Does $p^2\mid n^n\cdot n!+1$ imply $p=n+1$? I wonder whether we can find all primes $\ p\ $ such that there is a positive integer $\ n\ $ with $$p^2\mid n^n\cdot n!+1.$$
For a given prime $\ p$, we only need to check upto $\ n=p\ $ since $\ p<n\ $ cannot divide $n^n\cdot n!+1$.
Up to $p=10^4$, I only found the following pairs $(n,p)$:

*

*$[2,3]$

*$[10,11]$

*$[106,107]$

*$[4930,4931]$

In all those cases we have $\ p=n+1$. Is this a necessary condition?

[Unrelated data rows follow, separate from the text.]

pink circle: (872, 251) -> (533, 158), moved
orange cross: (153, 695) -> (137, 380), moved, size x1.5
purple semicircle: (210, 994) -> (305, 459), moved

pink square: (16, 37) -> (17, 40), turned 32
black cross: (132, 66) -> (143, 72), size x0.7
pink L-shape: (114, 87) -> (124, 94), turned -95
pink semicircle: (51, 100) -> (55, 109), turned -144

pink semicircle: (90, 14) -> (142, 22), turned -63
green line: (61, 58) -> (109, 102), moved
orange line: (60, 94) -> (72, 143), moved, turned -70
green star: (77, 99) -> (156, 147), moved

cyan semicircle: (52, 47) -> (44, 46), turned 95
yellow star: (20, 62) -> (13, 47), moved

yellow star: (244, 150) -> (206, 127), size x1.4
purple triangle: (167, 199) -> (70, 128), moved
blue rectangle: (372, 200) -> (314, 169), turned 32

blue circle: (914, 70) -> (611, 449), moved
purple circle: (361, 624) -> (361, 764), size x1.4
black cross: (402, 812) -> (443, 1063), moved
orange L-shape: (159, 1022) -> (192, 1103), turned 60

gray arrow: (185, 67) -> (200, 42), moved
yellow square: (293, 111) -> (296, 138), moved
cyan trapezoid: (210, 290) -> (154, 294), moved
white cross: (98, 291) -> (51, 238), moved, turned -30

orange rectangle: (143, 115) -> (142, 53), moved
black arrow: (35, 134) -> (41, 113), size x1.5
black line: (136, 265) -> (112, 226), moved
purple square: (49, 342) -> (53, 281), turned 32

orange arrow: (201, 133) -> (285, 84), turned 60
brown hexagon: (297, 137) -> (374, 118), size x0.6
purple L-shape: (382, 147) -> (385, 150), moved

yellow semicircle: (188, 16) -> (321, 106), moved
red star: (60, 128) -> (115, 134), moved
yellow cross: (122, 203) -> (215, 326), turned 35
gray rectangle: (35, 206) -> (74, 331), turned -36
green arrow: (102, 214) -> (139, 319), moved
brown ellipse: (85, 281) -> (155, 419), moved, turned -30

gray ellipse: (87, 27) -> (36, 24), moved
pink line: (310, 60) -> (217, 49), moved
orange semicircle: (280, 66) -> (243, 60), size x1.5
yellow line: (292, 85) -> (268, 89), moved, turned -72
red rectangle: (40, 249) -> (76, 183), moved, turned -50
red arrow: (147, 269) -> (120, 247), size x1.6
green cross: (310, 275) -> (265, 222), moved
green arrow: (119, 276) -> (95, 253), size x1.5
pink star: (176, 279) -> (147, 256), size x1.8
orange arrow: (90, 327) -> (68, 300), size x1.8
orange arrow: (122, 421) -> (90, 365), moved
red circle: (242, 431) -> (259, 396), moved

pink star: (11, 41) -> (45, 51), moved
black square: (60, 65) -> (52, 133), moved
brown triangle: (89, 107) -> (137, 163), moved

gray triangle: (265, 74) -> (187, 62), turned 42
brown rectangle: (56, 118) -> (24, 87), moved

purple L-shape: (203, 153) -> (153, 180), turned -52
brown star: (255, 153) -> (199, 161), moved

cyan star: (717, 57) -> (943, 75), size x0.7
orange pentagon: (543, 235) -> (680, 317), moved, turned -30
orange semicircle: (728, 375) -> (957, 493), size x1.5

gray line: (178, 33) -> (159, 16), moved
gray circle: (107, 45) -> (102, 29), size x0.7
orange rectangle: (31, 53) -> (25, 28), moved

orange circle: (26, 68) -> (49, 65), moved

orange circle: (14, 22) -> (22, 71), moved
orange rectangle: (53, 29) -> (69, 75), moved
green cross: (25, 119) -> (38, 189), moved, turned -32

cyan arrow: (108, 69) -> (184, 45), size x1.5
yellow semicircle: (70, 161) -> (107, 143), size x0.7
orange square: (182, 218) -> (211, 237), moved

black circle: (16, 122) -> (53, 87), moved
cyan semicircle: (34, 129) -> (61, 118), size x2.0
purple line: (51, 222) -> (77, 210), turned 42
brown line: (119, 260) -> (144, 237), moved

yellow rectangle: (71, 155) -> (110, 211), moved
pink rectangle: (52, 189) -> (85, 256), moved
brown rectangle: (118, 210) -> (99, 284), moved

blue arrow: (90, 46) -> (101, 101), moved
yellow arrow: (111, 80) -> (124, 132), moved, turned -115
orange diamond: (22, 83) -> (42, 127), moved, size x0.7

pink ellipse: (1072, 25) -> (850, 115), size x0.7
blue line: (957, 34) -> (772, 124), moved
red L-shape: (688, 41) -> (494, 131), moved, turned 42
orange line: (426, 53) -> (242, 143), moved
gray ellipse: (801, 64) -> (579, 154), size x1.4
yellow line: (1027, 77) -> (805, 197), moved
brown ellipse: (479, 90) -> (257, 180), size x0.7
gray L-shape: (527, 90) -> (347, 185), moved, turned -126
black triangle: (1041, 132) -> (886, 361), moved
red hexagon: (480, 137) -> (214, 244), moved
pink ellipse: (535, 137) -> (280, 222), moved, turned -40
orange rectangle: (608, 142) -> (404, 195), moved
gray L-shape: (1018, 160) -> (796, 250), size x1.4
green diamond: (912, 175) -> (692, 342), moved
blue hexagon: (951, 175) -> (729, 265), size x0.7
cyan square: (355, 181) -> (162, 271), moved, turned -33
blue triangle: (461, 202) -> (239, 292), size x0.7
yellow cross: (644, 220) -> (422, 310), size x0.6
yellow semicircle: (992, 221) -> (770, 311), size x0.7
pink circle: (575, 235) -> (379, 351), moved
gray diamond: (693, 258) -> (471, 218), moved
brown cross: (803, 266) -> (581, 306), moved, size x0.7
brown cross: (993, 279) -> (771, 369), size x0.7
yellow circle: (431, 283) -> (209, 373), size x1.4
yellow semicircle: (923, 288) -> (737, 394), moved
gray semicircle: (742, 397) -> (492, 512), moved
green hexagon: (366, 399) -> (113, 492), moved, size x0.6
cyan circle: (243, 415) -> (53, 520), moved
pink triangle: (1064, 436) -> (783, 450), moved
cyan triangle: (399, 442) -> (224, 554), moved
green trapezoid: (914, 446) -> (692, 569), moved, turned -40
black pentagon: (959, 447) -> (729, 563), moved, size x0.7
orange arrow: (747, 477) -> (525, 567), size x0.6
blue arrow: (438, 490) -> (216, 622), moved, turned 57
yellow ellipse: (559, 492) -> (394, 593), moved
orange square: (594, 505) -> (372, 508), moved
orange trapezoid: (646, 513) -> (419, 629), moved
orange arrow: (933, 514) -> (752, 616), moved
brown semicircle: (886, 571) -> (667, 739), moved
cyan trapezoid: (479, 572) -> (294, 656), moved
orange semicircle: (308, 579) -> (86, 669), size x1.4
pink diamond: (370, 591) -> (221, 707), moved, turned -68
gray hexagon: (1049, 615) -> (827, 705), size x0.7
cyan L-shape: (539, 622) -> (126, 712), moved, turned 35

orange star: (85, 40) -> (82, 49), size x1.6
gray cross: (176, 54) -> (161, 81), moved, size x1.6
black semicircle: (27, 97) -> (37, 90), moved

By the way, for $$p^2\mid n^n\cdot n!-1$$ I only found the solution $\ [44,107]$, if we rule out $\ n=1$. We even have $ 107^3\mid 44^{44}\cdot 44!-1$. Search limit is again $\ p=10^4$ Are there more solutions?
 A: I. For prime $p=n+1$,$$n^n\cdot n!+1=(p-1)^{p-1}\cdot (p-1)!+1$$
And since by Fermat's Little Theorem $(p-1)^{p-1}\equiv1\pmod p$, and by Wilson's Theorem $(p-1)!\equiv-1\pmod p$,
then$$n^n\cdot n!+1\equiv 1\cdot -1+1=0\pmod p$$Hence$$p|n^n\cdot n!+1$$ when $p=n+1$, i.e. $p=n+1$ is a sufficient condition for $p|n^n\cdot n!+1$.
But it is not a necessary condition, since e.g. $19|18^{18}\cdot 18!+1$ , but also $19|9^9\cdot 9!+1$.
II. For odd $n$, if $2n+1$ is prime, then it seems either
$(2n+1)|n^n\cdot n!+1$, as for $$n=5, 9, 11, 15, 21, 33, 35, 65, 75, 81, 83, 89,...$$
or $(2n+1)|n^n\cdot n!-1$, as for $$n=1, 3, 23, 29, 39, 41, 51, 63, 69, 95, 99, ...$$Thus for odd $n$ and prime $p=2n+1$, either $p|n^n\cdot n!+1$, or $p|n^n\cdot n!-1$.
III. If $p=n+1$ is universally sufficient, and yet not necessary, for $p|n^n\cdot n!+1$, it is perhaps not surprising, as the posted counterexample indicates, that neither is $p=n+1$ necessary for $p^2|n^n\cdot n!+1$. Still, one wonders why $n^n\cdot n!+1$ is divisible by $p^2$ for so few $n$, but divisible by $p$ for so many.